Marianne Faithfull - Love in a Mist


Marianne Faithfull's fifth album, released in 1967, they did these things quickly back in those days,  is a mixed bag. It'll cost you a pretty penny to get yourself an original vinyl copy nowadays, but is not really worth the investment apart from a few tracks. It's certainly an inconsistent and slightly schizophrenic listen. Book-ended by a couple of quite dreadful covers of The Beatles' Yesterday and West Side Stories' I Have a Love, it also contains a fair bit more variable filler, notably the two versions of Tim Hardin songs Don't Make Promises and Reason to Believe, who all and sundry seemed to be covering at this point in time, with variable levels of success, which she doesn't really do anything interesting with.



Persevere though because there is some good stuff on the record, the best of which I've tried to post here. More successful are her attempts at three Donovan songs In the Night Time, Young Girl Blues and Good Guys, the descending chords and introspective mindset of which seem to better approximate the slightly more plaintive but reflective mood she seems to fit best.



The album also includes Little Bird and Counting, both previously released as singles by Faithfull, within her vocal range, still undoubtedly limited at this point in her career, but nicely orchestrated and hinting at the greater depth and poignancy she realised later on in her recording career. At this point she hasn't gathered the rich, dark and undoubtedly harrowing experiences she accrued as years passed or achieved the raspy tone that all that experience and nicotine and substance abuse would add to her armoury. Here, though aspiring to that well-worn, poetic tradition, she's often aiming for something she can't really hope to achieve.



The two French language covers, also a very in vogue thing to attempt at this point in time, Ne Me Quitte Pas and Coquillages, also fall slightly short of their target. Perhaps I'm being slightly harsh on the latter, a Marcel Stellman song. I'll post it here. Her version of Jackie DeShannon's With You in Mind, on the other hand, is indisputably a cracker. Here the slightness of her delivery is a match for the song's sentiments and the well-judged orchestral chamber arrangement.

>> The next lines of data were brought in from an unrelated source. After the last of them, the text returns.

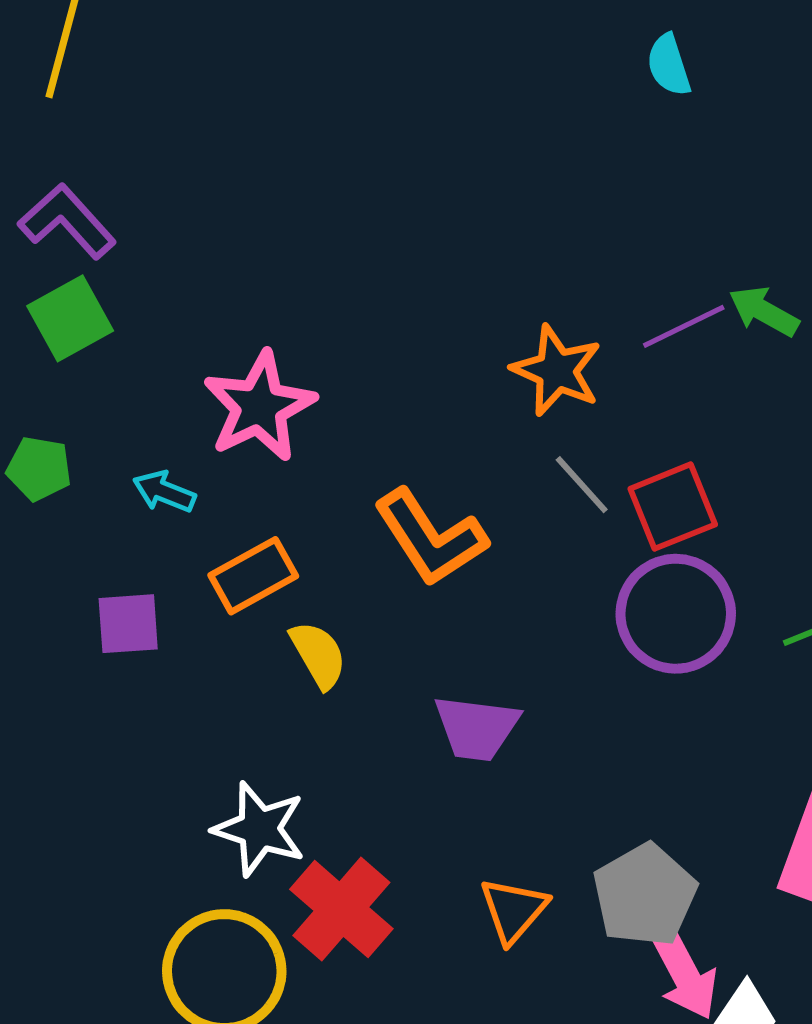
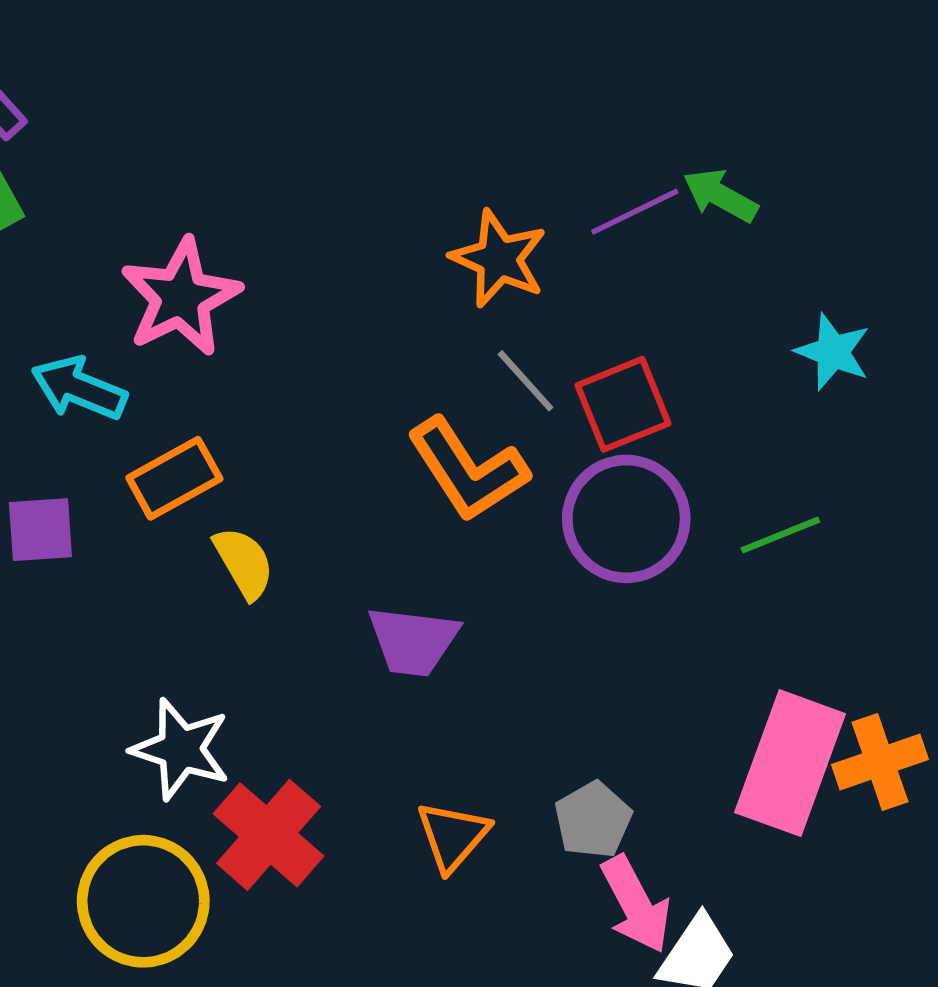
cyan arrow: (164, 492) -> (79, 388), size x1.4
orange L-shape: (430, 538) -> (468, 470), moved
gray pentagon: (645, 895) -> (593, 820), size x0.7

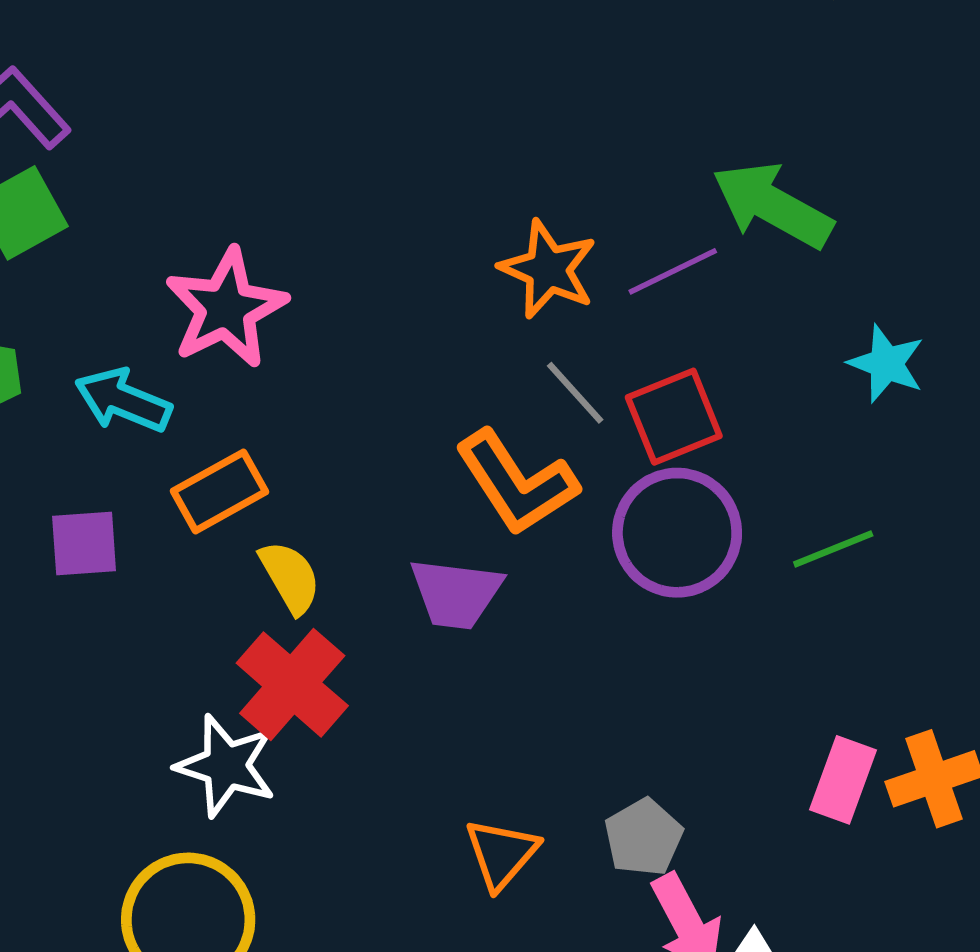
green arrow: (720, 196) -> (772, 205), size x1.6
purple line: (635, 212) -> (673, 271), moved
purple trapezoid: (413, 641) -> (456, 593), moved
pink rectangle: (790, 763) -> (843, 780), size x0.6
red cross: (269, 835) -> (292, 684), moved

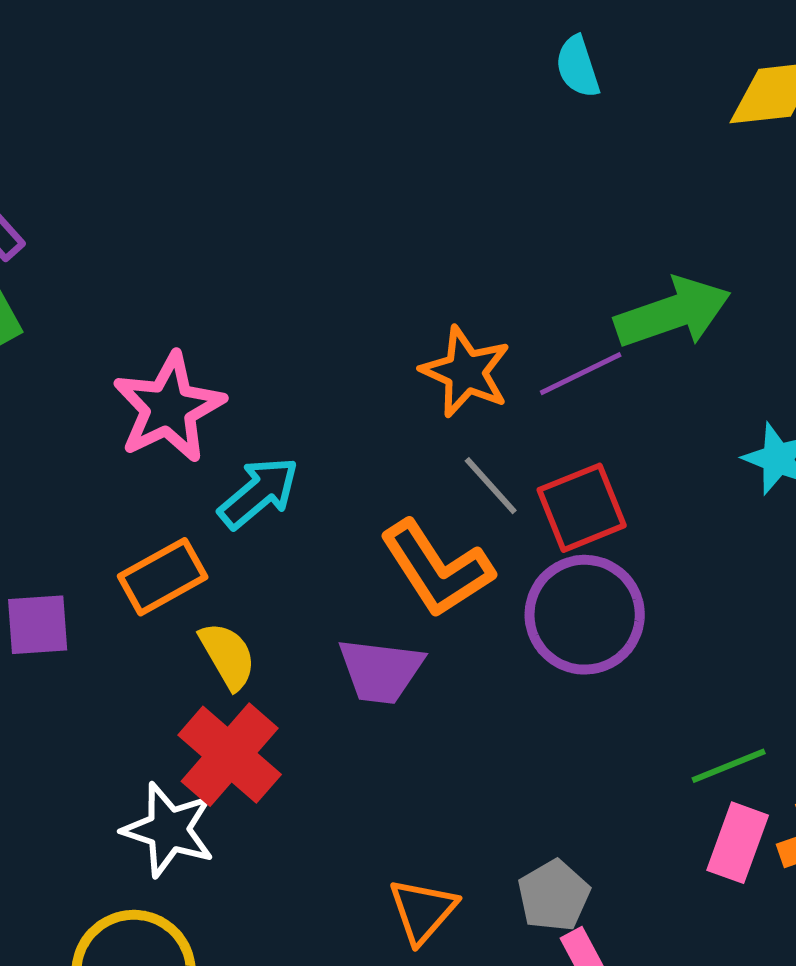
green arrow: (772, 205) -> (673, 313), turned 132
cyan arrow: (123, 400) -> (259, 493), moved, turned 118
green line: (833, 549) -> (729, 766), moved

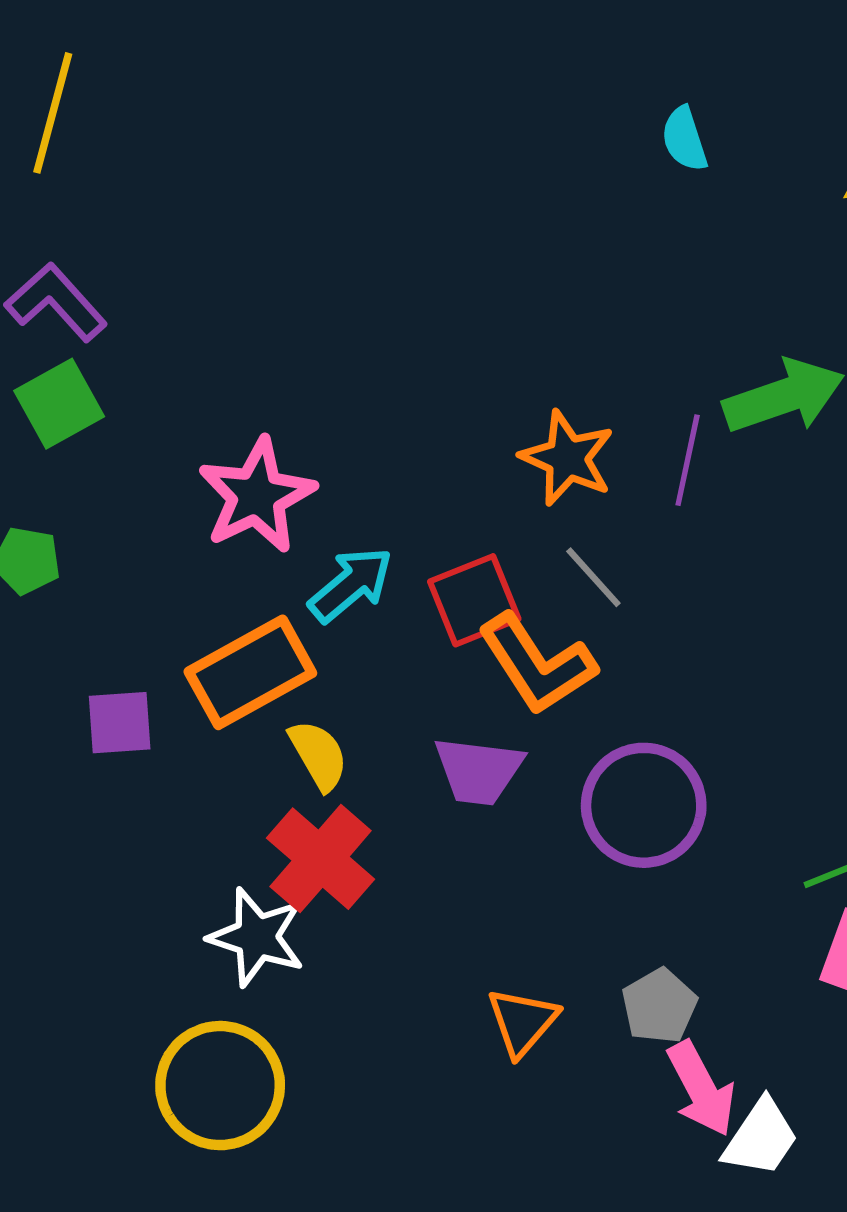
purple line: (581, 374) -> (688, 460), turned -52
red square: (582, 508) -> (474, 600), moved
orange rectangle: (163, 577) -> (250, 672), size x1.4
purple circle: (585, 615) -> (644, 805), moved

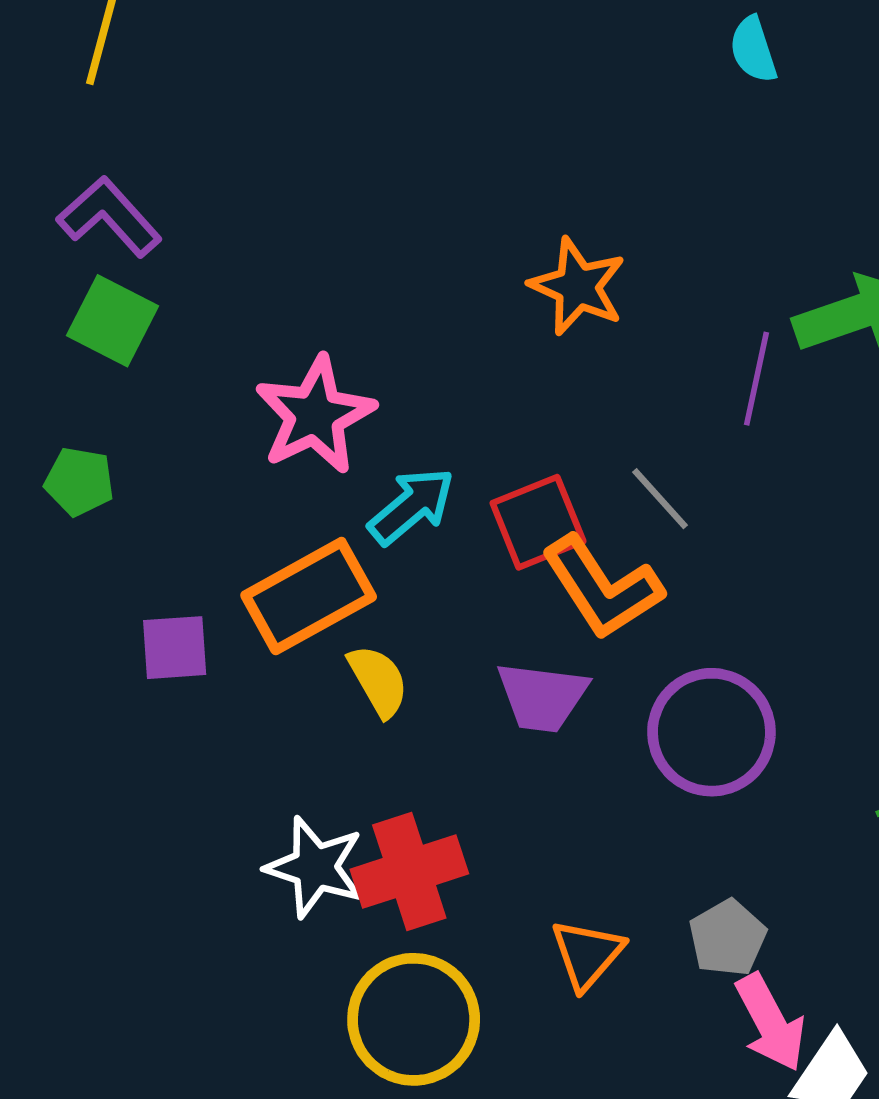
green square: (59, 404) -> (113, 321), turned -34
orange star: (567, 458) -> (578, 286), moved
red cross: (321, 859) -> (409, 871), moved, turned 31
yellow circle: (220, 1086) -> (414, 1019), moved

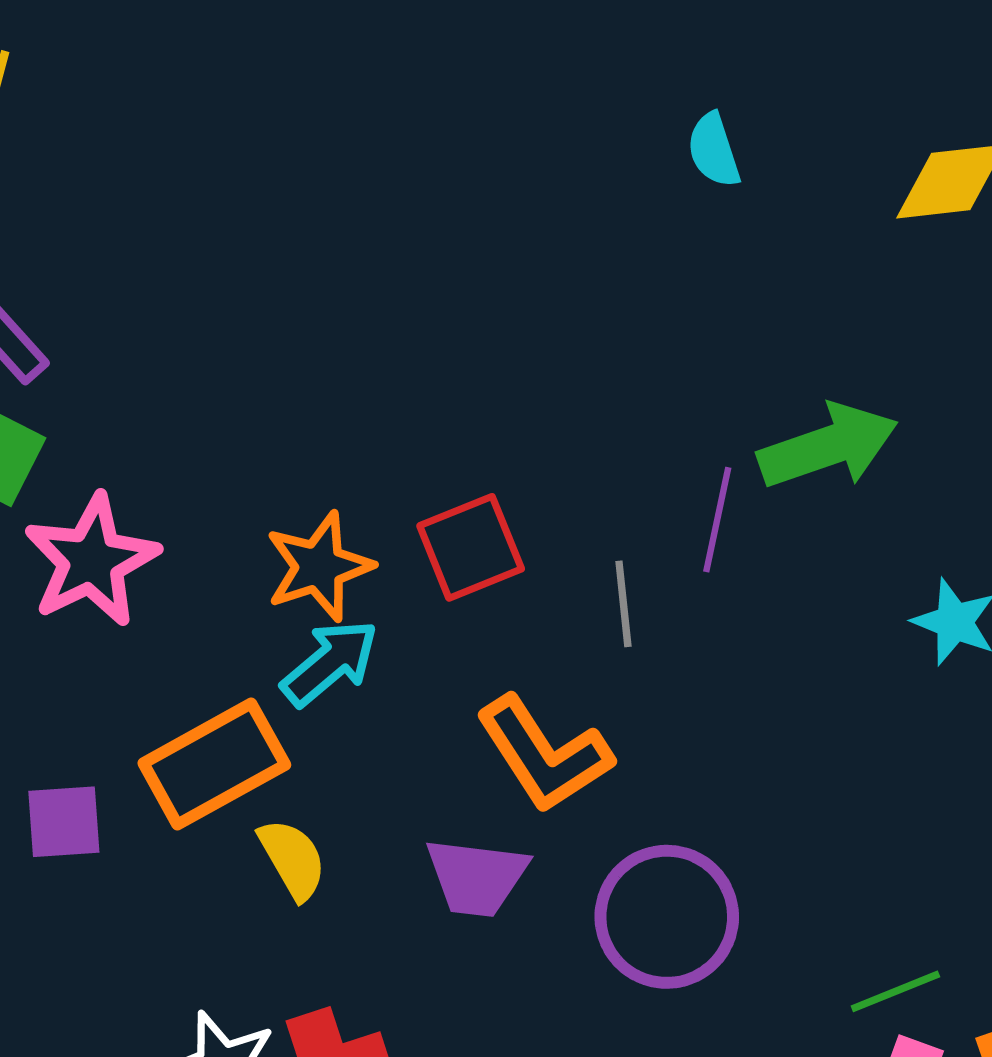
orange star: (578, 286) -> (319, 567), moved, turned 30
pink star: (315, 415) -> (92, 561), moved
gray line: (660, 499) -> (623, 604), moved, turned 36
red square: (538, 522) -> (471, 547), moved

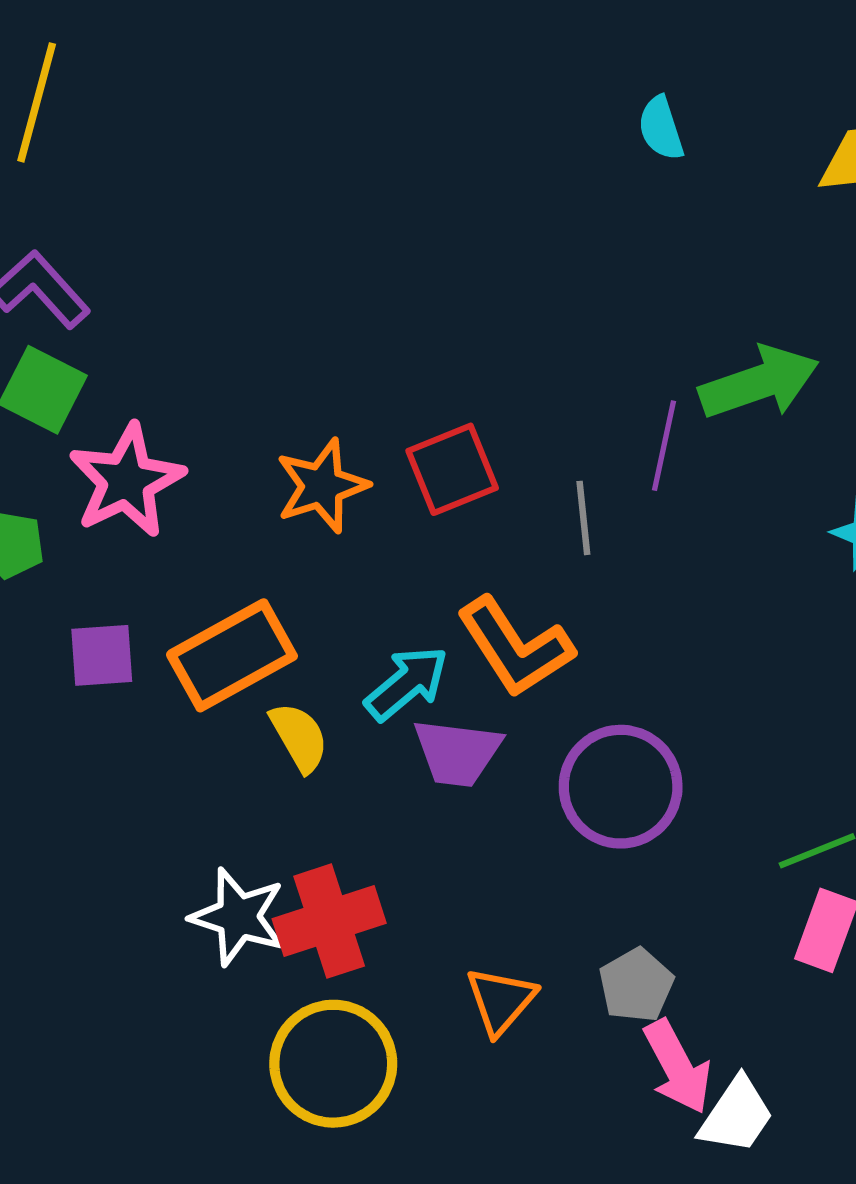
cyan arrow: (330, 663) -> (407, 683), moved
purple square: (64, 822) -> (102, 655), moved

It's in these songs that you get a sense of the small gem that she might have achieved with this record, had her management been more sensitive in term of the guiding advice of which material she should be covering, (because it's clearly thrown together with some urgency, to put product in the marketplace), or if she herself had had a clearer personal determination and sufficient leverage with those around her to push the album in a single direction. Sadly that was not the case at this point in proceedings, too much of this is aimed at the mainstream while her lifestyle, associates, (most obviously The Stones of course), and sensibility indicated what a more consistently bohemian framework might have achieved. Still, the six songs posted here are more than sufficient at fifty years remove. 


This was the last album Faithfull was to release for nine years. In the meantime, she lived to the full, still in the public glare for some of it but then falling away from it, in great danger of utterly disappearing through the cracks of life like so many of her generation. She came back to the recording studio an utterly different proposition and certainly not a puppet of any description as she comes across on many of the songs I haven't posted here from this record.  Everything she's released since speaks of those lost years and the fact most of all that she managed to survived them. Here are some excerpts from a more innocent and surely for her at least, a rather happier time.